## Task requirements
The entries are to be returned exactly as written.

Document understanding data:
....

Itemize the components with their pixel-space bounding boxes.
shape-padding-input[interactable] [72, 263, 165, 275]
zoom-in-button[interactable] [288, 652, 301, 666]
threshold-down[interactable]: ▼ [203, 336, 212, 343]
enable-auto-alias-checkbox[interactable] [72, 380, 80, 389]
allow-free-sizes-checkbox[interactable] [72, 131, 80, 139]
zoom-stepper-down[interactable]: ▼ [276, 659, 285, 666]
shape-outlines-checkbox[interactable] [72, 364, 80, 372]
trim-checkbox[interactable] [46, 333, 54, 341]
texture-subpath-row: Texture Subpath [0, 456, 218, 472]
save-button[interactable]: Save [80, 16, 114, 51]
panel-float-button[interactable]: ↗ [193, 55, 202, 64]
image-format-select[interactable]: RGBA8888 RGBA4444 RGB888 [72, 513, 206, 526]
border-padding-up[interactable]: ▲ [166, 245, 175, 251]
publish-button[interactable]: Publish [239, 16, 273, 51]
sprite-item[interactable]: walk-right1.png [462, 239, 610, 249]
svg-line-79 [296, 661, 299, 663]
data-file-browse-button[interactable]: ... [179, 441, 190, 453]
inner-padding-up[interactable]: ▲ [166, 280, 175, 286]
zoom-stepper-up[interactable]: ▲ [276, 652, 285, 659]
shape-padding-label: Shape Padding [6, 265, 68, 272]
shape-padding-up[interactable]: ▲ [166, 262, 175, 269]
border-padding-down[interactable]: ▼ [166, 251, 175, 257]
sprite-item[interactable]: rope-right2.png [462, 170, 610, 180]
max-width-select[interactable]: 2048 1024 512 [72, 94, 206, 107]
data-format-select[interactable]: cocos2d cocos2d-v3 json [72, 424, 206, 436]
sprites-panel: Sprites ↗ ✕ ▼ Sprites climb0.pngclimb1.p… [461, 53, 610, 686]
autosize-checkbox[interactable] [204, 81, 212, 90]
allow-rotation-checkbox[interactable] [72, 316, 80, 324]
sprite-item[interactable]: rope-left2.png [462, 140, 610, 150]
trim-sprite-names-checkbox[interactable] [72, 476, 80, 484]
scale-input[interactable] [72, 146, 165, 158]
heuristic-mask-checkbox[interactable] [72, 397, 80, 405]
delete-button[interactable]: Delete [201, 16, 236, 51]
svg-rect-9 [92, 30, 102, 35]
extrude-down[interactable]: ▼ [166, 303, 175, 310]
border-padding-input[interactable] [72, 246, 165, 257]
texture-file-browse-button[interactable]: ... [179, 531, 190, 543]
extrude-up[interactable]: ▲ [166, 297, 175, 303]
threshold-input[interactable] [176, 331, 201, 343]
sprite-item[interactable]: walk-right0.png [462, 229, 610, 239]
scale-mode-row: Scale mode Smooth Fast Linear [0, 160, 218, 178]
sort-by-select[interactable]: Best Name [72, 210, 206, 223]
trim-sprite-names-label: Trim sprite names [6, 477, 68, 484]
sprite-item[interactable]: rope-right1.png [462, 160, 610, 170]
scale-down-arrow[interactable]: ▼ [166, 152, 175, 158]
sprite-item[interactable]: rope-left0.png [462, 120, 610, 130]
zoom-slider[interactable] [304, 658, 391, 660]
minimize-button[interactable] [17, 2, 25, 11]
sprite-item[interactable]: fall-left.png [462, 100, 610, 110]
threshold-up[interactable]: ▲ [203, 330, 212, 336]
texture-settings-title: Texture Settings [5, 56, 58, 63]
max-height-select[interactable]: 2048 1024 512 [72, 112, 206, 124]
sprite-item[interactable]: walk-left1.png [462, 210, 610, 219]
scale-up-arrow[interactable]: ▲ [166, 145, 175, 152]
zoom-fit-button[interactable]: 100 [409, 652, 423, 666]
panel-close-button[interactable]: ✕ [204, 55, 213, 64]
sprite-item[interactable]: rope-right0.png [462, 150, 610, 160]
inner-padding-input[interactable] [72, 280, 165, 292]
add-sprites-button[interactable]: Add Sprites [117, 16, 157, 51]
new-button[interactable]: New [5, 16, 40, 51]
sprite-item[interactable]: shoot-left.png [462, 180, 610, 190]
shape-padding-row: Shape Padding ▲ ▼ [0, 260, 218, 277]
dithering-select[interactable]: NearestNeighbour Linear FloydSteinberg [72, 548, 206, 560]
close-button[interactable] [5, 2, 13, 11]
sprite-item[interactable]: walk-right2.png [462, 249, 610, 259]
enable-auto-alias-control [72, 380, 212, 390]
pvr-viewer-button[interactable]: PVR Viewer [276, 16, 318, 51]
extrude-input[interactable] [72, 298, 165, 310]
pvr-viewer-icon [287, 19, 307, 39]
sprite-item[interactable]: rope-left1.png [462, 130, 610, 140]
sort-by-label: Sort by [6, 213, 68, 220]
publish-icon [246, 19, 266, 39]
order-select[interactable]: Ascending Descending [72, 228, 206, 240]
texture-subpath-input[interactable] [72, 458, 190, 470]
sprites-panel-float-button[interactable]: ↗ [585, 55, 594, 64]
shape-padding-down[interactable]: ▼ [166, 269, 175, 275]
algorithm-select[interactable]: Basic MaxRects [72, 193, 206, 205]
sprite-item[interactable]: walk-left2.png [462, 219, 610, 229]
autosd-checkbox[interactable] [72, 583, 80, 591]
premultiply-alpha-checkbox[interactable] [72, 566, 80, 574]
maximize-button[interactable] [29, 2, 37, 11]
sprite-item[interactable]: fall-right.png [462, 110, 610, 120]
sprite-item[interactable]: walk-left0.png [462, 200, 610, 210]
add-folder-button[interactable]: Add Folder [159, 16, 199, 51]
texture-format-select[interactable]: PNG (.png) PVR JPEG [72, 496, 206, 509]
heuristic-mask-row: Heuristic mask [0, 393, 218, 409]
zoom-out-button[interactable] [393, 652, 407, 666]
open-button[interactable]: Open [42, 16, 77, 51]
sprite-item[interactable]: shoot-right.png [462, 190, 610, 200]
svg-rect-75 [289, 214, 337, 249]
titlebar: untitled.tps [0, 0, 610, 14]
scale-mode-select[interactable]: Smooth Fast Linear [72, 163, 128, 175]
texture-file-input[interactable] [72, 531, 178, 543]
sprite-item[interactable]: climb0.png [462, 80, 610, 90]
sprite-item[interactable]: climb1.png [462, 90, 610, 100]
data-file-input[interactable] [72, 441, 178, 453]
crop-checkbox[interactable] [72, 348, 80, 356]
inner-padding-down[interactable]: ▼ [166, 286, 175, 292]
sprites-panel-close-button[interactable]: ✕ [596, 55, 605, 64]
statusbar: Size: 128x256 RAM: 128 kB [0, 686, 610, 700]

....

## Answer box
Itemize the components with their pixel-space bounding boxes.
shape-padding-input[interactable] [72, 263, 165, 275]
zoom-in-button[interactable] [288, 652, 301, 666]
threshold-down[interactable]: ▼ [203, 336, 212, 343]
enable-auto-alias-checkbox[interactable] [72, 380, 80, 389]
allow-free-sizes-checkbox[interactable] [72, 131, 80, 139]
zoom-stepper-down[interactable]: ▼ [276, 659, 285, 666]
shape-outlines-checkbox[interactable] [72, 364, 80, 372]
trim-checkbox[interactable] [46, 333, 54, 341]
texture-subpath-row: Texture Subpath [0, 456, 218, 472]
save-button[interactable]: Save [80, 16, 114, 51]
panel-float-button[interactable]: ↗ [193, 55, 202, 64]
image-format-select[interactable]: RGBA8888 RGBA4444 RGB888 [72, 513, 206, 526]
border-padding-up[interactable]: ▲ [166, 245, 175, 251]
publish-button[interactable]: Publish [239, 16, 273, 51]
sprite-item[interactable]: walk-right1.png [462, 239, 610, 249]
svg-line-79 [296, 661, 299, 663]
data-file-browse-button[interactable]: ... [179, 441, 190, 453]
inner-padding-up[interactable]: ▲ [166, 280, 175, 286]
zoom-stepper-up[interactable]: ▲ [276, 652, 285, 659]
shape-padding-label: Shape Padding [6, 265, 68, 272]
shape-padding-up[interactable]: ▲ [166, 262, 175, 269]
border-padding-down[interactable]: ▼ [166, 251, 175, 257]
sprite-item[interactable]: rope-right2.png [462, 170, 610, 180]
max-width-select[interactable]: 2048 1024 512 [72, 94, 206, 107]
data-format-select[interactable]: cocos2d cocos2d-v3 json [72, 424, 206, 436]
sprites-panel: Sprites ↗ ✕ ▼ Sprites climb0.pngclimb1.p… [461, 53, 610, 686]
autosize-checkbox[interactable] [204, 81, 212, 90]
allow-rotation-checkbox[interactable] [72, 316, 80, 324]
sprite-item[interactable]: rope-left2.png [462, 140, 610, 150]
trim-sprite-names-checkbox[interactable] [72, 476, 80, 484]
scale-input[interactable] [72, 146, 165, 158]
heuristic-mask-checkbox[interactable] [72, 397, 80, 405]
delete-button[interactable]: Delete [201, 16, 236, 51]
svg-rect-9 [92, 30, 102, 35]
extrude-down[interactable]: ▼ [166, 303, 175, 310]
border-padding-input[interactable] [72, 246, 165, 257]
texture-file-browse-button[interactable]: ... [179, 531, 190, 543]
extrude-up[interactable]: ▲ [166, 297, 175, 303]
threshold-input[interactable] [176, 331, 201, 343]
sprite-item[interactable]: walk-right0.png [462, 229, 610, 239]
scale-mode-row: Scale mode Smooth Fast Linear [0, 160, 218, 178]
sort-by-select[interactable]: Best Name [72, 210, 206, 223]
trim-sprite-names-label: Trim sprite names [6, 477, 68, 484]
sprite-item[interactable]: rope-right1.png [462, 160, 610, 170]
scale-down-arrow[interactable]: ▼ [166, 152, 175, 158]
sprite-item[interactable]: rope-left0.png [462, 120, 610, 130]
zoom-slider[interactable] [304, 658, 391, 660]
minimize-button[interactable] [17, 2, 25, 11]
sprite-item[interactable]: fall-left.png [462, 100, 610, 110]
threshold-up[interactable]: ▲ [203, 330, 212, 336]
texture-settings-title: Texture Settings [5, 56, 58, 63]
max-height-select[interactable]: 2048 1024 512 [72, 112, 206, 124]
sprite-item[interactable]: walk-left1.png [462, 210, 610, 219]
scale-up-arrow[interactable]: ▲ [166, 145, 175, 152]
zoom-fit-button[interactable]: 100 [409, 652, 423, 666]
panel-close-button[interactable]: ✕ [204, 55, 213, 64]
sprite-item[interactable]: rope-right0.png [462, 150, 610, 160]
inner-padding-input[interactable] [72, 280, 165, 292]
add-sprites-button[interactable]: Add Sprites [117, 16, 157, 51]
new-button[interactable]: New [5, 16, 40, 51]
sprite-item[interactable]: shoot-left.png [462, 180, 610, 190]
shape-padding-row: Shape Padding ▲ ▼ [0, 260, 218, 277]
dithering-select[interactable]: NearestNeighbour Linear FloydSteinberg [72, 548, 206, 560]
close-button[interactable] [5, 2, 13, 11]
sprite-item[interactable]: walk-right2.png [462, 249, 610, 259]
enable-auto-alias-control [72, 380, 212, 390]
pvr-viewer-button[interactable]: PVR Viewer [276, 16, 318, 51]
extrude-input[interactable] [72, 298, 165, 310]
pvr-viewer-icon [287, 19, 307, 39]
sprite-item[interactable]: rope-left1.png [462, 130, 610, 140]
sort-by-label: Sort by [6, 213, 68, 220]
publish-icon [246, 19, 266, 39]
order-select[interactable]: Ascending Descending [72, 228, 206, 240]
texture-subpath-input[interactable] [72, 458, 190, 470]
sprites-panel-float-button[interactable]: ↗ [585, 55, 594, 64]
shape-padding-down[interactable]: ▼ [166, 269, 175, 275]
algorithm-select[interactable]: Basic MaxRects [72, 193, 206, 205]
sprite-item[interactable]: walk-left2.png [462, 219, 610, 229]
autosd-checkbox[interactable] [72, 583, 80, 591]
premultiply-alpha-checkbox[interactable] [72, 566, 80, 574]
maximize-button[interactable] [29, 2, 37, 11]
sprite-item[interactable]: fall-right.png [462, 110, 610, 120]
sprite-item[interactable]: walk-left0.png [462, 200, 610, 210]
add-folder-button[interactable]: Add Folder [159, 16, 199, 51]
texture-format-select[interactable]: PNG (.png) PVR JPEG [72, 496, 206, 509]
heuristic-mask-row: Heuristic mask [0, 393, 218, 409]
zoom-out-button[interactable] [393, 652, 407, 666]
open-button[interactable]: Open [42, 16, 77, 51]
sprite-item[interactable]: shoot-right.png [462, 190, 610, 200]
svg-rect-75 [289, 214, 337, 249]
titlebar: untitled.tps [0, 0, 610, 14]
scale-mode-select[interactable]: Smooth Fast Linear [72, 163, 128, 175]
texture-file-input[interactable] [72, 531, 178, 543]
sprite-item[interactable]: climb0.png [462, 80, 610, 90]
sprite-item[interactable]: climb1.png [462, 90, 610, 100]
data-file-input[interactable] [72, 441, 178, 453]
crop-checkbox[interactable] [72, 348, 80, 356]
inner-padding-down[interactable]: ▼ [166, 286, 175, 292]
sprites-panel-close-button[interactable]: ✕ [596, 55, 605, 64]
statusbar: Size: 128x256 RAM: 128 kB [0, 686, 610, 700]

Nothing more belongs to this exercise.